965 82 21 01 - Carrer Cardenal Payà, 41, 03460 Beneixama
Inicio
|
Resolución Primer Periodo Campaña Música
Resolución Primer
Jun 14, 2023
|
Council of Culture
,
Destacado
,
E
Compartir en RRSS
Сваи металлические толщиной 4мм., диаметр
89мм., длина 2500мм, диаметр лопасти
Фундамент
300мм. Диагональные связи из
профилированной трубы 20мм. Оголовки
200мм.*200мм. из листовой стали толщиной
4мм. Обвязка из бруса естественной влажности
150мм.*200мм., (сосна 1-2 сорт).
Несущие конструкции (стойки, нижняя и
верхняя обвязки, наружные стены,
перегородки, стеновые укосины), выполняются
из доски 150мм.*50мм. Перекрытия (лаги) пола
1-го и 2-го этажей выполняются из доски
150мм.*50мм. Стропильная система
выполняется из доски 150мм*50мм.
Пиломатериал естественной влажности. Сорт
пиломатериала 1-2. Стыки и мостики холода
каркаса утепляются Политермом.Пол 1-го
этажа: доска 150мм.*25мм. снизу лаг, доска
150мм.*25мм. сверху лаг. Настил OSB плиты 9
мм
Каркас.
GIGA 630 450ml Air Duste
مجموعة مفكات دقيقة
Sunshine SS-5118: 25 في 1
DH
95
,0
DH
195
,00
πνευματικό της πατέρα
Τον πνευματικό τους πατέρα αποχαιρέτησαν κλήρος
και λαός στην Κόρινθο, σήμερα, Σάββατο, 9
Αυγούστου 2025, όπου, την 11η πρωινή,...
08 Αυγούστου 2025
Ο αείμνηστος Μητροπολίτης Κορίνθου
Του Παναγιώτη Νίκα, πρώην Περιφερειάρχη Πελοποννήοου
--
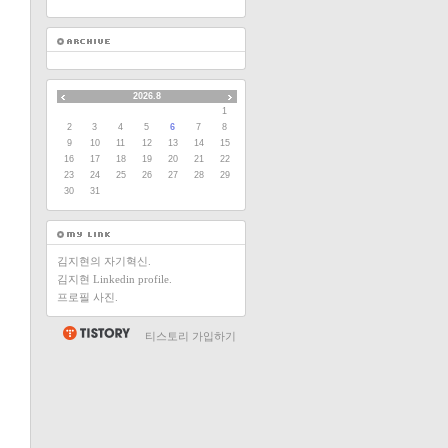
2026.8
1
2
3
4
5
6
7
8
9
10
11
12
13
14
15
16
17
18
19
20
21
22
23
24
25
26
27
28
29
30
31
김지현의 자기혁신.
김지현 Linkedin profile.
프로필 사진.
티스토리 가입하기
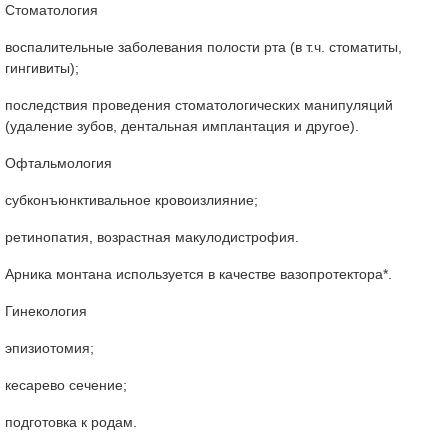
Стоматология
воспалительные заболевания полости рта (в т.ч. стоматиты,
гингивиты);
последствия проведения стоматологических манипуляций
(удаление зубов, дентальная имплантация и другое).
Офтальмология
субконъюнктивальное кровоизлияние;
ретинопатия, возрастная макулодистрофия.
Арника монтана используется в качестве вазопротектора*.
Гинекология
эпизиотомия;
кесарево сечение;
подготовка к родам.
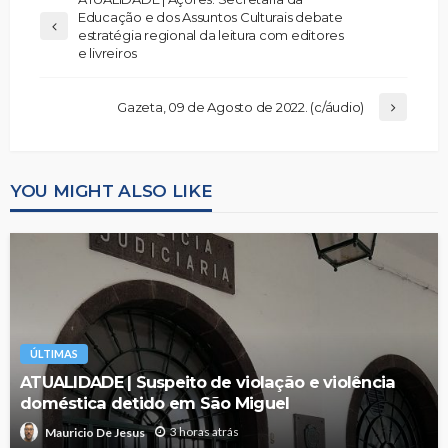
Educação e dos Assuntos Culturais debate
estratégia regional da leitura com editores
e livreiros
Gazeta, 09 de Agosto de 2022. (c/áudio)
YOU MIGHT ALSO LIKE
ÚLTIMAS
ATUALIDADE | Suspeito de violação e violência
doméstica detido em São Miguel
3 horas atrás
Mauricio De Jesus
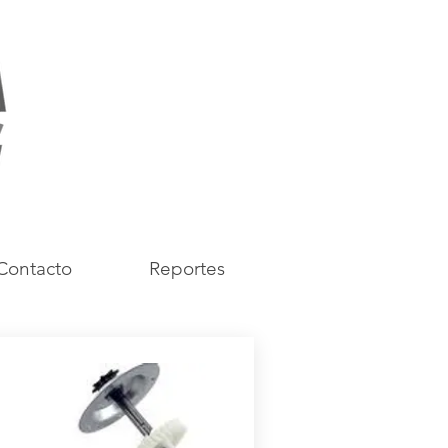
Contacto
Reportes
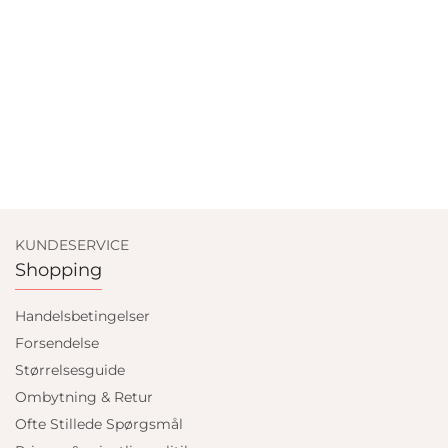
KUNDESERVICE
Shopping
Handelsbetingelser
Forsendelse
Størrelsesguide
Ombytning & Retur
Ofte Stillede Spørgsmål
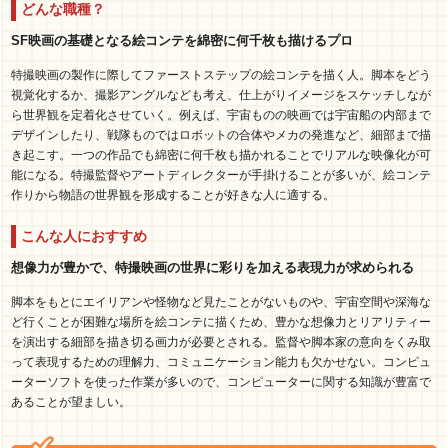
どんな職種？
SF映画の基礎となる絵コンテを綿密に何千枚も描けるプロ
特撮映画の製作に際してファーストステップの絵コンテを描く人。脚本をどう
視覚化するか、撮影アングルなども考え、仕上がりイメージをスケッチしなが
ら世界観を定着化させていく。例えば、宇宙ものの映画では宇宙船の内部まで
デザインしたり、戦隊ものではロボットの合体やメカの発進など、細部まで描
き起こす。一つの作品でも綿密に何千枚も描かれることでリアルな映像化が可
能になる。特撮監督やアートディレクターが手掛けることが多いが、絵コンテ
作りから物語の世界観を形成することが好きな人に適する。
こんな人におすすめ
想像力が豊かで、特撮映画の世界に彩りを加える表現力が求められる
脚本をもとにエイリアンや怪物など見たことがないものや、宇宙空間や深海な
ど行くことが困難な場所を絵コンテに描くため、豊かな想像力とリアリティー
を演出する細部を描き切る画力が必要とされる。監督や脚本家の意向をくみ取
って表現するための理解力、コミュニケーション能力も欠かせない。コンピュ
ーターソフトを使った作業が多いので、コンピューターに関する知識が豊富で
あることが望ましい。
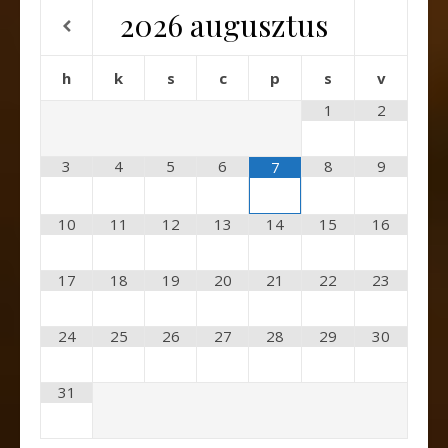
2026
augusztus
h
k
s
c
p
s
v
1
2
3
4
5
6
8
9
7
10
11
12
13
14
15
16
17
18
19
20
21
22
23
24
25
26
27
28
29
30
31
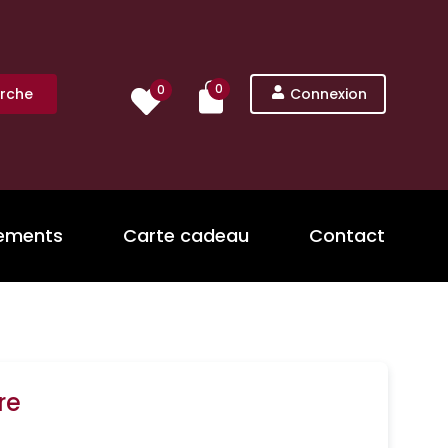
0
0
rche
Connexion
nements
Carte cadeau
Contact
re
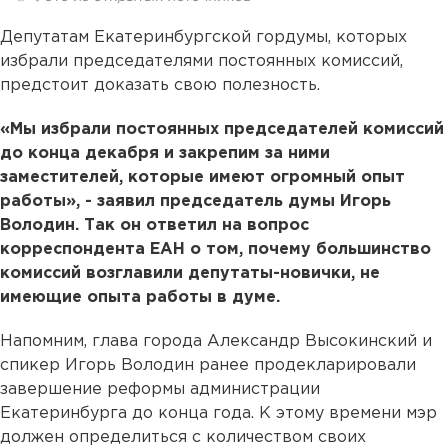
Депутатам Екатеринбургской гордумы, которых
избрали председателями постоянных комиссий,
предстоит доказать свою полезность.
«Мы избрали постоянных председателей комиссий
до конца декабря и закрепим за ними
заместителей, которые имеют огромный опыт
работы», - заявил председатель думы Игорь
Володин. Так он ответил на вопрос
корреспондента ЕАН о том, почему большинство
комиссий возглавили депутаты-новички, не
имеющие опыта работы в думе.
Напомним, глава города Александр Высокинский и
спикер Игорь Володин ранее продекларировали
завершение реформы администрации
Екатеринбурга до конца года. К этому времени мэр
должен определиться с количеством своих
--
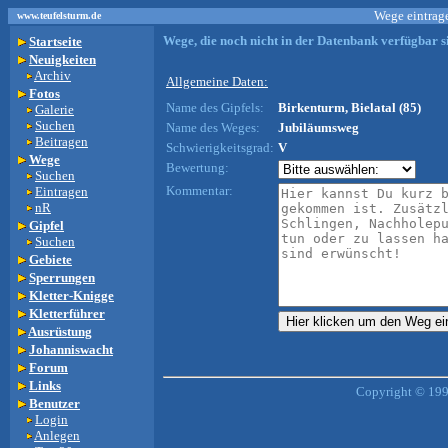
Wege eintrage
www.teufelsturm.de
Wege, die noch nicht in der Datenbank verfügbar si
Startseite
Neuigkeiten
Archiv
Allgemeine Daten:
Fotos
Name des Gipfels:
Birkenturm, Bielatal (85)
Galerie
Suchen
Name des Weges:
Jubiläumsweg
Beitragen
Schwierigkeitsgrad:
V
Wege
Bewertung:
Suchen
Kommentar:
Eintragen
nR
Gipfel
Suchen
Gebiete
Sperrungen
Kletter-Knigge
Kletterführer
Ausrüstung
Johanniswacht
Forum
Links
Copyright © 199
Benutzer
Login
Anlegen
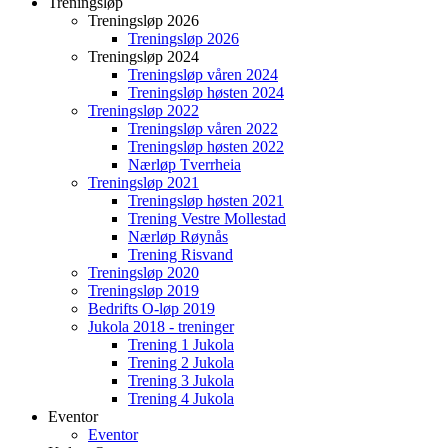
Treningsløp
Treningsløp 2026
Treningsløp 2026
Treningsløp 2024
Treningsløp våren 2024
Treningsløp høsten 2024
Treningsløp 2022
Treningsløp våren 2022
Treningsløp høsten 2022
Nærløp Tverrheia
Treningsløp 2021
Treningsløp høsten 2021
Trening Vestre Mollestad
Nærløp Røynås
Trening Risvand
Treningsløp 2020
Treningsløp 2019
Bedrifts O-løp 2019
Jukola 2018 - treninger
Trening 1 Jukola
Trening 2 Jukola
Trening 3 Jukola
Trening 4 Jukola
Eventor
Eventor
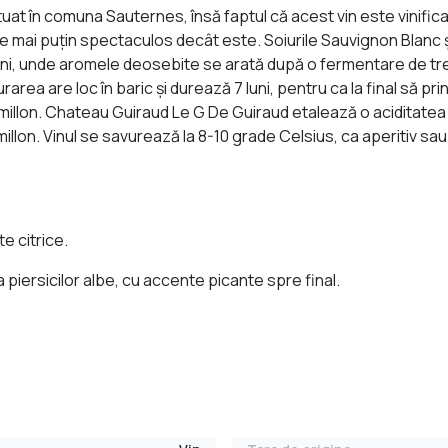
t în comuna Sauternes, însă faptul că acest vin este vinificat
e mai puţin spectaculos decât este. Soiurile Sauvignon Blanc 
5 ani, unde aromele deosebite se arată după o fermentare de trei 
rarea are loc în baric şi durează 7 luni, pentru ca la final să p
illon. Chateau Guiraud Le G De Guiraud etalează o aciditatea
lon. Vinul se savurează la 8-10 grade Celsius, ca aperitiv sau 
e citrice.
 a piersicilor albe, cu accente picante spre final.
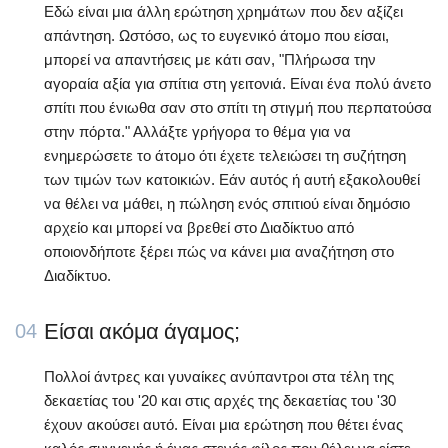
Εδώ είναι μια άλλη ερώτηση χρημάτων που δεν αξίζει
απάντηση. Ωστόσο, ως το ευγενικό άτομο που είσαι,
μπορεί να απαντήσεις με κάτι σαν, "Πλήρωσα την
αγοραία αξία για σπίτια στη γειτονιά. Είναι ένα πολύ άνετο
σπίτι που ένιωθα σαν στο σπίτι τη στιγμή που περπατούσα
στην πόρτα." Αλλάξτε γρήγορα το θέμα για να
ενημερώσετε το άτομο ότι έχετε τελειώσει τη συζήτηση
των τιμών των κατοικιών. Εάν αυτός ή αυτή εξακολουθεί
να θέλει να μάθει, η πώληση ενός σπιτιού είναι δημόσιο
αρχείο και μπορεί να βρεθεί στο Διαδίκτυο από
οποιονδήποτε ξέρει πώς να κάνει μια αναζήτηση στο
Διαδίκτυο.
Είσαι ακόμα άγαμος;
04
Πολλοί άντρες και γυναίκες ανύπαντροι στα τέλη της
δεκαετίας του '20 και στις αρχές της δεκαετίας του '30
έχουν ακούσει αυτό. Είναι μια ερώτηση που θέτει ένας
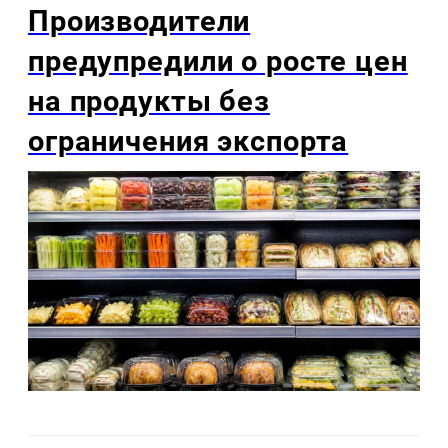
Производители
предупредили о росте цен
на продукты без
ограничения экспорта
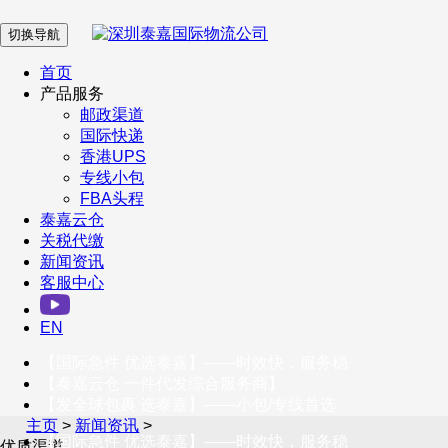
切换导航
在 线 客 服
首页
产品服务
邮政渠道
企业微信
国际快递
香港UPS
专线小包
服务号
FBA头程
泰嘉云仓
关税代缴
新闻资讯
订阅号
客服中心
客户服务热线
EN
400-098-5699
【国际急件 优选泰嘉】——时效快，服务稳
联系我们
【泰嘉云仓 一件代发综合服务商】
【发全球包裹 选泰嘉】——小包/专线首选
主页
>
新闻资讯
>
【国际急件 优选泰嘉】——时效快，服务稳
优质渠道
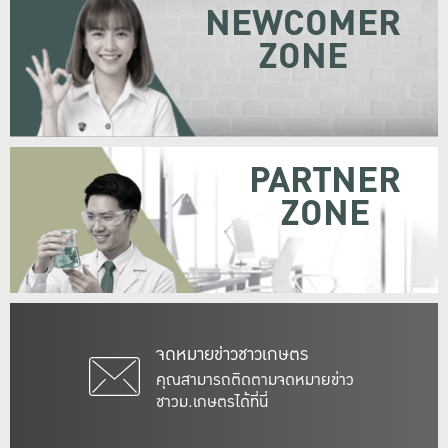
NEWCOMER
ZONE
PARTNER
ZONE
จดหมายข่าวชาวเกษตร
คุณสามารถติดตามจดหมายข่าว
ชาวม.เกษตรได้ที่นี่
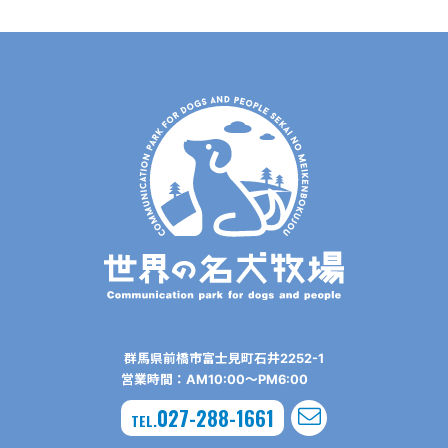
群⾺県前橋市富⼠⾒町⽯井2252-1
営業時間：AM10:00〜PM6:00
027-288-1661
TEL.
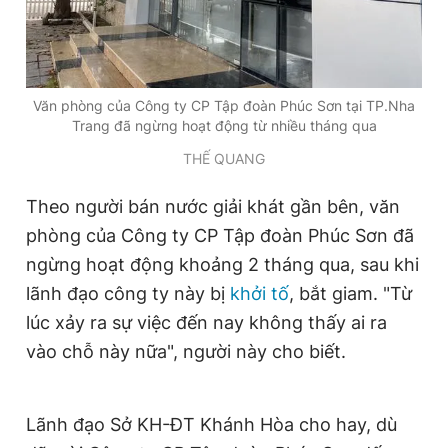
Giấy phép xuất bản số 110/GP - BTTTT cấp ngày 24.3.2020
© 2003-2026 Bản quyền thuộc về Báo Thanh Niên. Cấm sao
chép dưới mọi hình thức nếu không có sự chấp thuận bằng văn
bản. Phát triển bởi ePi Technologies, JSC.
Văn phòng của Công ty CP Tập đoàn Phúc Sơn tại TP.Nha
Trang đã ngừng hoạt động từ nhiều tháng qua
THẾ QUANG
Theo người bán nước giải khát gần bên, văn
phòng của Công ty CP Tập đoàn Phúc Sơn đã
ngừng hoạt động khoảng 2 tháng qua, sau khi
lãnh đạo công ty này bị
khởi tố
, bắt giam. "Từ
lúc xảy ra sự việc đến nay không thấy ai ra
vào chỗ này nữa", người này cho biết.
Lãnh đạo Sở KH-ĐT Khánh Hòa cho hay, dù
--
**EXERCISE REQUIREMENTS:** Your answer should consist solely of the lines above from the line with "965 82 21 01" to the line with "профилированной трубы 20мм. Оголовки", both included, reproduced exactly.

**OUTPUT FOR THIS EXERCISE:**
965 82 21 01 - Carrer Cardenal Payà, 41, 03460 Beneixama
Inicio
|
Resolución Primer Periodo Campaña Música
Resolución Primer
Jun 14, 2023
|
Council of Culture
,
Destacado
,
E
Compartir en RRSS
Сваи металлические толщиной 4мм., диаметр
89мм., длина 2500мм, диаметр лопасти
Фундамент
300мм. Диагональные связи из
профилированной трубы 20мм. Оголовки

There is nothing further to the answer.